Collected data
# # #

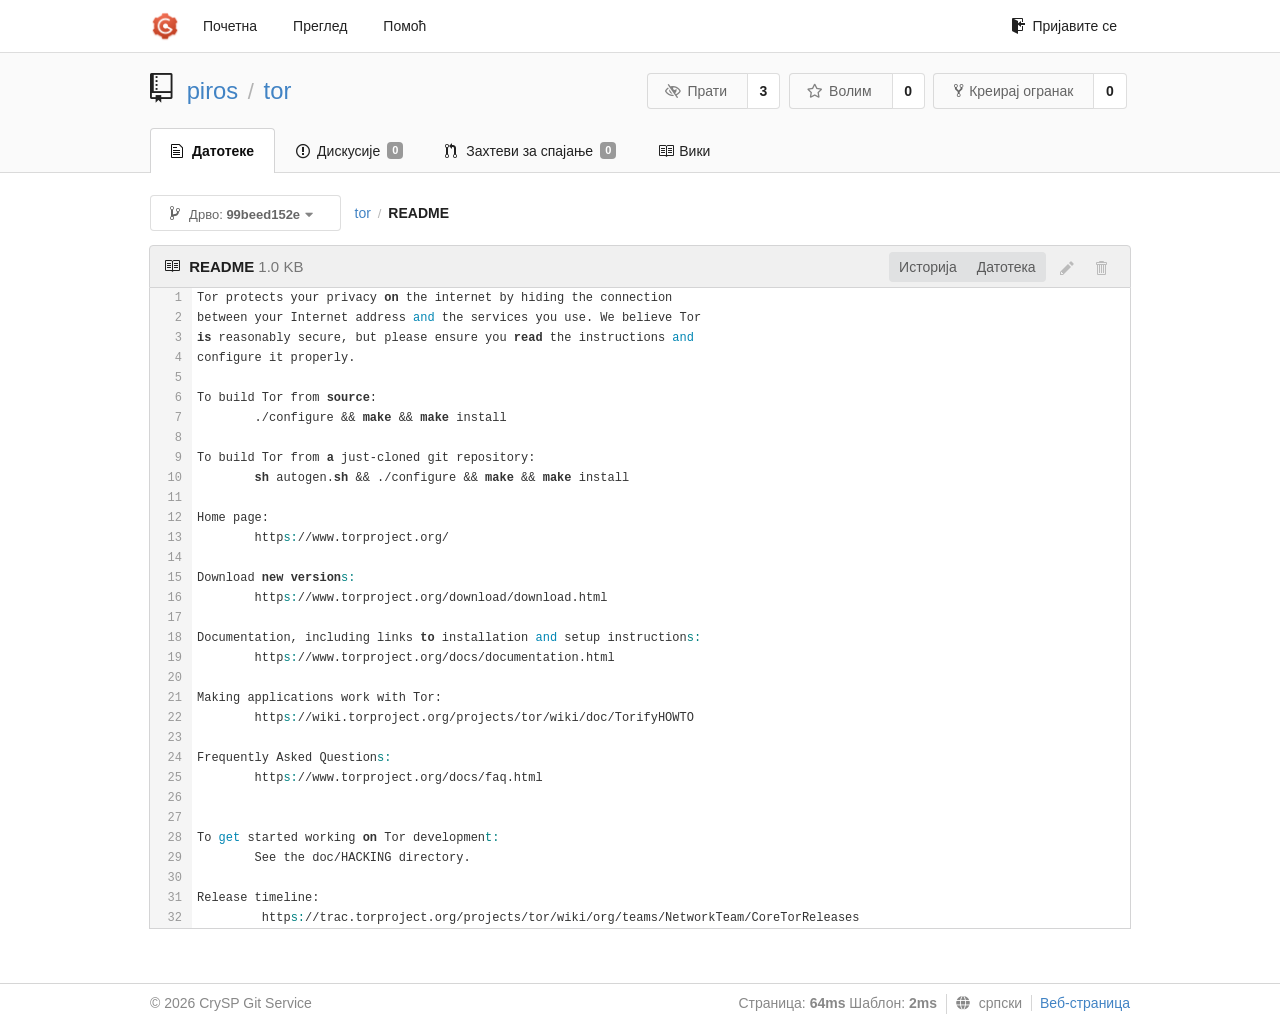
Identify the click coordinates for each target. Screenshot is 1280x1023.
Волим (839, 91)
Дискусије (349, 151)
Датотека (1006, 267)
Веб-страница (1085, 1003)
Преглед (320, 26)
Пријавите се (1064, 26)
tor (278, 90)
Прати (696, 91)
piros (213, 90)
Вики (684, 151)
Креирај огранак (1013, 91)
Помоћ (404, 26)
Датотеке (212, 151)
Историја (928, 267)
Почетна (230, 26)
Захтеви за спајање (530, 151)
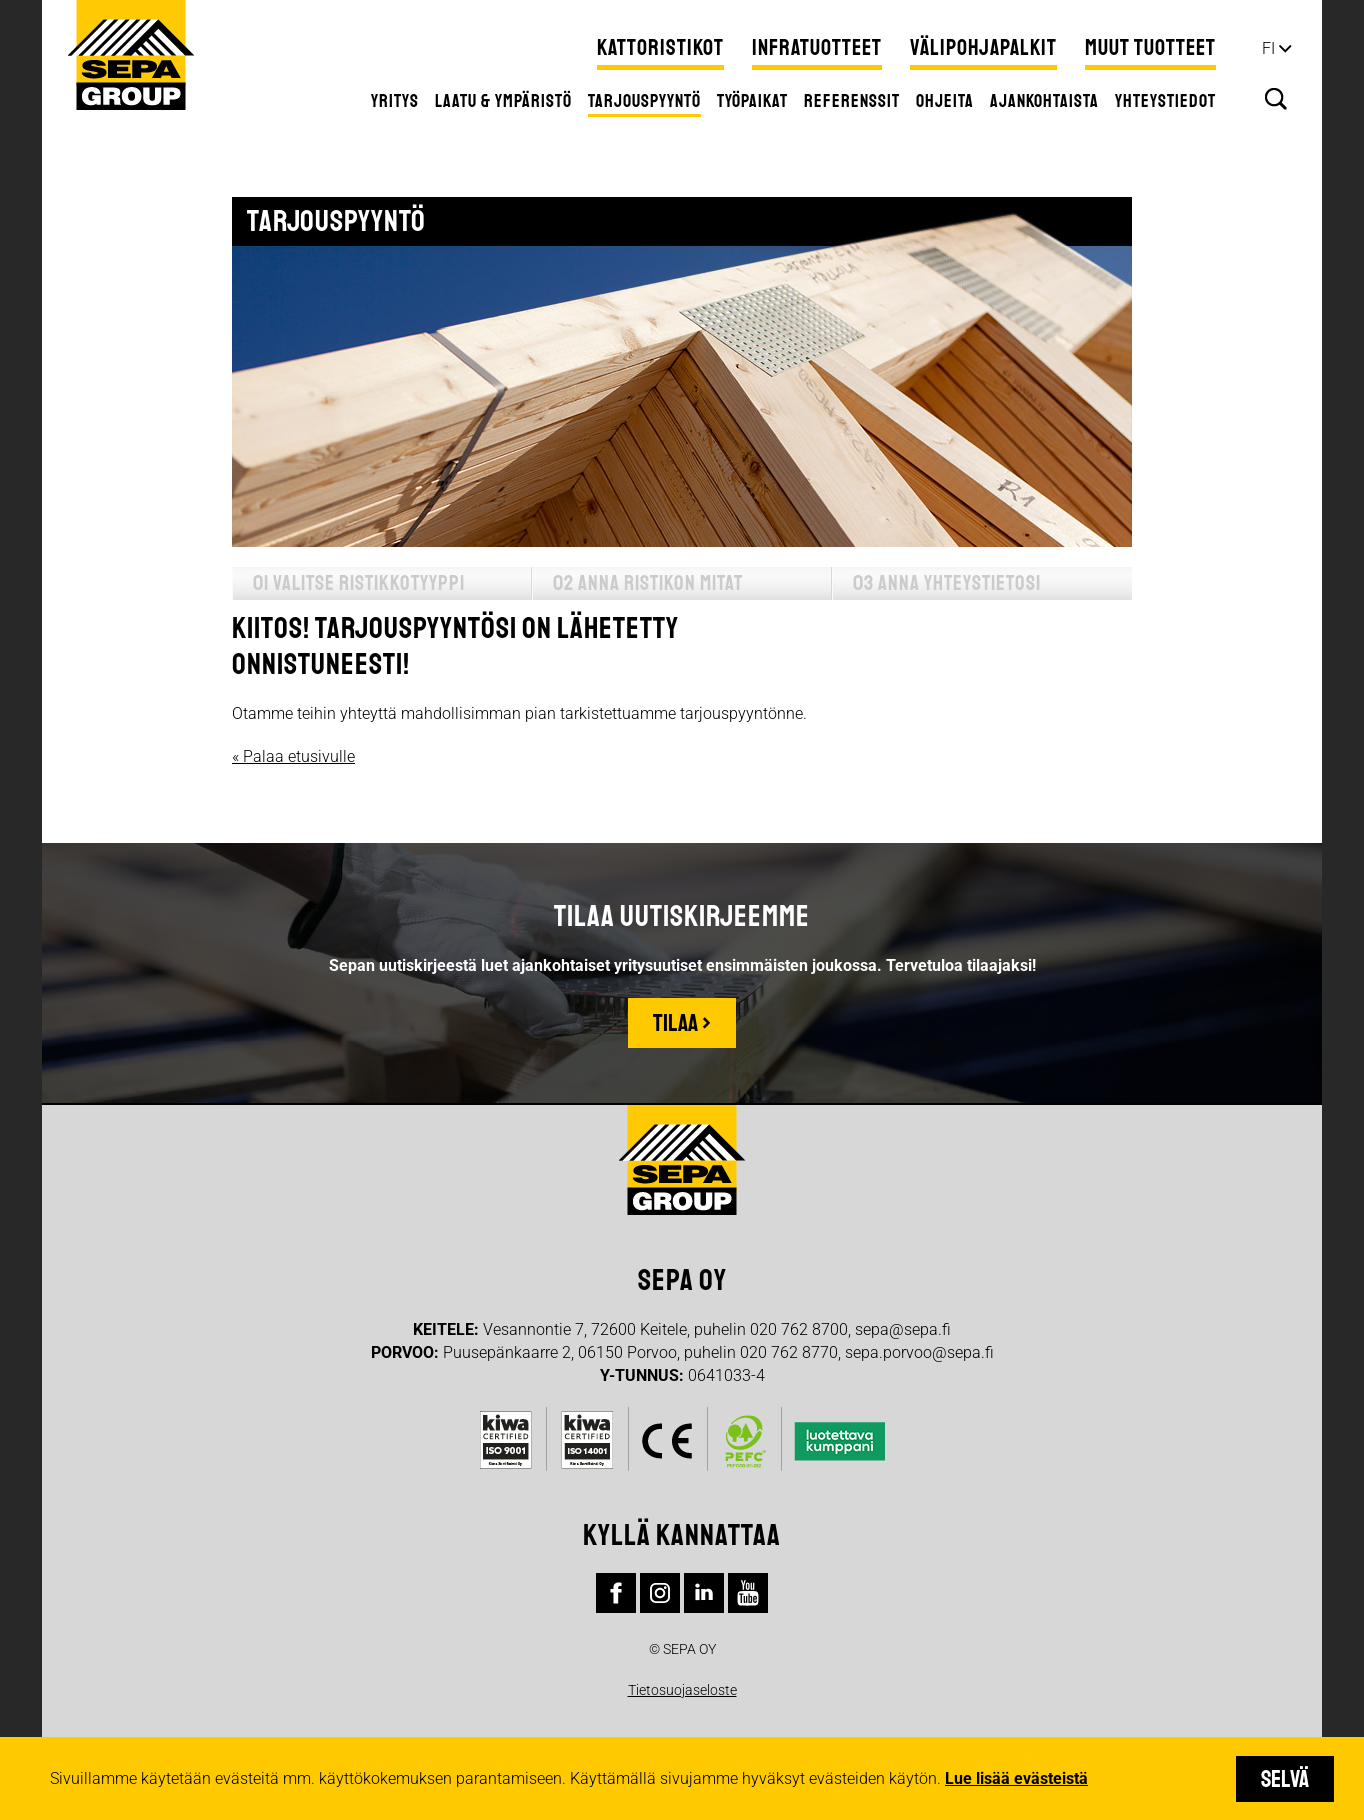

# # #

> _PROBLEM STATEMENT_: Quote each entry above verbatim and drop the pictures.

> _ANSWER BOX_:
Identify the click coordinates for each target. Screenshot is 1280x1023.
Волим (839, 91)
Дискусије (349, 151)
Датотека (1006, 267)
Веб-страница (1085, 1003)
Преглед (320, 26)
Пријавите се (1064, 26)
tor (278, 90)
Прати (696, 91)
piros (213, 90)
Вики (684, 151)
Креирај огранак (1013, 91)
Помоћ (404, 26)
Датотеке (212, 151)
Историја (928, 267)
Почетна (230, 26)
Захтеви за спајање (530, 151)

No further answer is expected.